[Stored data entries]
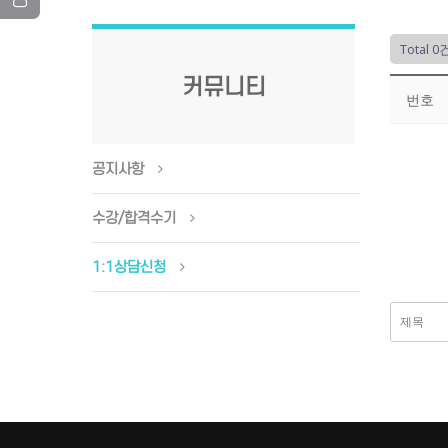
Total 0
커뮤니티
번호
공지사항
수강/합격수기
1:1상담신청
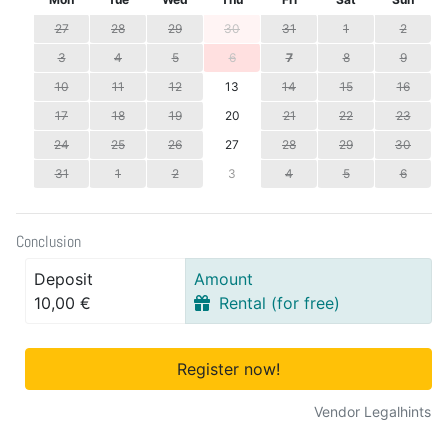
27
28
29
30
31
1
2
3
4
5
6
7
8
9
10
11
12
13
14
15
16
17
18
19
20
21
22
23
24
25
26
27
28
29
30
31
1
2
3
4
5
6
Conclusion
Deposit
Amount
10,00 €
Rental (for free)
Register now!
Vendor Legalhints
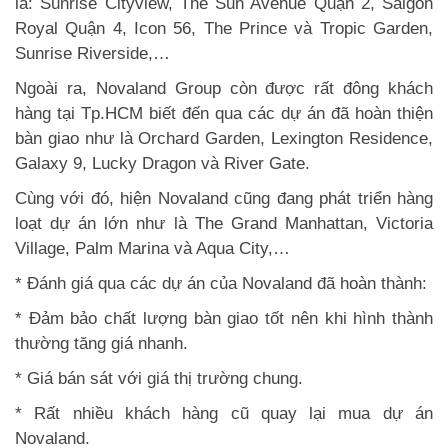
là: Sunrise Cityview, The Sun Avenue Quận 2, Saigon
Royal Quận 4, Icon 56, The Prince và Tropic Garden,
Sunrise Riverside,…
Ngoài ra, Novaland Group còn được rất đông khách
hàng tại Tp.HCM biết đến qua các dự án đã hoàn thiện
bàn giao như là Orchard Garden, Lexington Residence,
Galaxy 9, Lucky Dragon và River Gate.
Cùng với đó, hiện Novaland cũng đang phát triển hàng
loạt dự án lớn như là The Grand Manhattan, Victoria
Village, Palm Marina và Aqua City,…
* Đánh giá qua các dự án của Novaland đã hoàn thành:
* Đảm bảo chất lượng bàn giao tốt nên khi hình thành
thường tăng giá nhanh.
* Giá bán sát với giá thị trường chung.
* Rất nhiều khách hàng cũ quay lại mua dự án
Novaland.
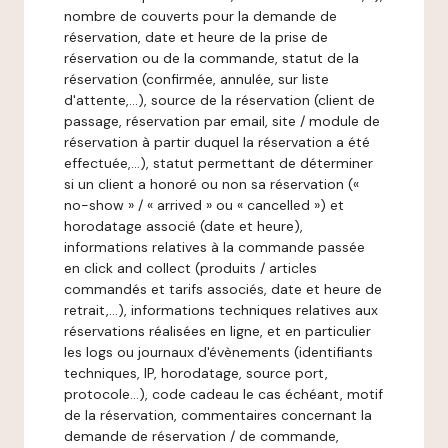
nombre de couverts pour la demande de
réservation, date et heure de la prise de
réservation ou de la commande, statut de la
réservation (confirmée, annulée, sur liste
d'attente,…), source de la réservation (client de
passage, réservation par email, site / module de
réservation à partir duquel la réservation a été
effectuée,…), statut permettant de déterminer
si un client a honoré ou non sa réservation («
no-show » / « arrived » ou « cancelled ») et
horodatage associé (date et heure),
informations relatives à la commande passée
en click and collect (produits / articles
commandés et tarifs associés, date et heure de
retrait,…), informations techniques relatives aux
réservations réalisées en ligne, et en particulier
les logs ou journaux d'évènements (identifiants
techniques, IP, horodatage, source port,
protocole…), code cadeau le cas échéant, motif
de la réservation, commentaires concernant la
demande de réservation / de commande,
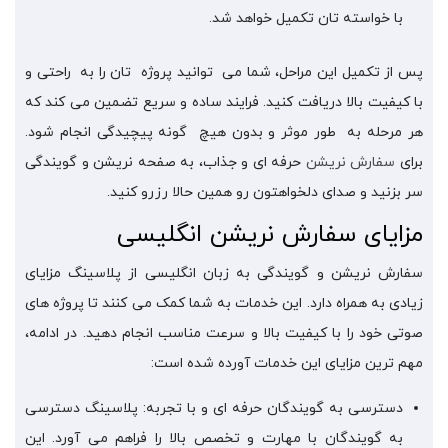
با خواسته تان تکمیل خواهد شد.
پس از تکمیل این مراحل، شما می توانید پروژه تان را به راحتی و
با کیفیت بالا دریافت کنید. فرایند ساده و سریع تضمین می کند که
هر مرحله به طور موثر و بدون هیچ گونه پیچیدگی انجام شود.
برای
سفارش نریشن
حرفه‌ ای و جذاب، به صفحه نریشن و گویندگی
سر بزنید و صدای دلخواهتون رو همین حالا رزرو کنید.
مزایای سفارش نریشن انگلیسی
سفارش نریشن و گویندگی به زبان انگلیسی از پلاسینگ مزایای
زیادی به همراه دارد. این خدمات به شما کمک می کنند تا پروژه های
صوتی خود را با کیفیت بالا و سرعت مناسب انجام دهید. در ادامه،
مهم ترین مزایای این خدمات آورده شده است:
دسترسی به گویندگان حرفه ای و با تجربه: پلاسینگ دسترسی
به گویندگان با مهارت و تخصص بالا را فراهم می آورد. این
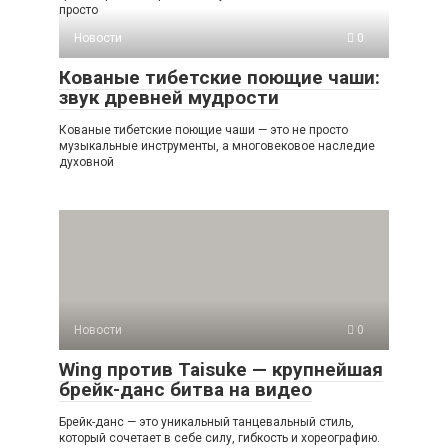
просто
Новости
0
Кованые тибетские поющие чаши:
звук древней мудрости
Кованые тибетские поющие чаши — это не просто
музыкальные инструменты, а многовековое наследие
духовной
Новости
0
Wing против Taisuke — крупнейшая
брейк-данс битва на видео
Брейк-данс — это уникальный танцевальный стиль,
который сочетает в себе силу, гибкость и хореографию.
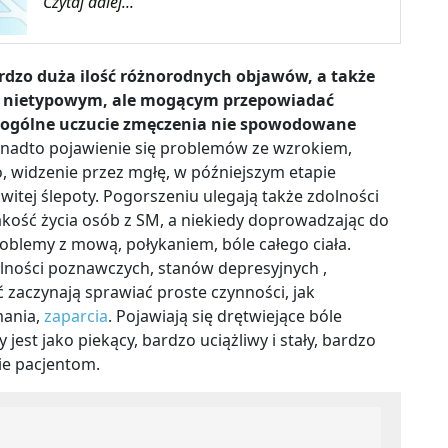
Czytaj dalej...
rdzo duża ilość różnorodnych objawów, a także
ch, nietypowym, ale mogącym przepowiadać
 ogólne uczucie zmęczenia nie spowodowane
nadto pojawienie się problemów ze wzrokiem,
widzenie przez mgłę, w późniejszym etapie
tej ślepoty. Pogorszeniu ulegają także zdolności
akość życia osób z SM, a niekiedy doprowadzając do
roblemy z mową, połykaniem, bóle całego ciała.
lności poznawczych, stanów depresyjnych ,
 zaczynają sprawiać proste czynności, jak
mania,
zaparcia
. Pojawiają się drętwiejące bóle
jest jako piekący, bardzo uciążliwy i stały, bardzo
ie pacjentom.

EXERCISE>
Can the lines from the start of the records through the line with "Cùng với đó, hiện" be given again exactly, with the pictures left out?

ANSWER TO THE PROBLEM>
Total 0
커뮤니티
번호
공지사항
수강/합격수기
1:1상담신청
27
28
29
30
31
1
2
3
4
5
6
7
8
9
10
11
12
13
14
15
16
17
18
19
20
21
22
23
24
25
26
27
28
29
30
31
1
2
3
4
5
6
Conclusion
Deposit
Amount
10,00 €
Rental (for free)
Register now!
Vendor Legalhints
là: Sunrise Cityview, The Sun Avenue Quận 2, Saigon
Royal Quận 4, Icon 56, The Prince và Tropic Garden,
Sunrise Riverside,…
Ngoài ra, Novaland Group còn được rất đông khách
hàng tại Tp.HCM biết đến qua các dự án đã hoàn thiện
bàn giao như là Orchard Garden, Lexington Residence,
Galaxy 9, Lucky Dragon và River Gate.
Cùng với đó, hiện Novaland cũng đang phát triển hàng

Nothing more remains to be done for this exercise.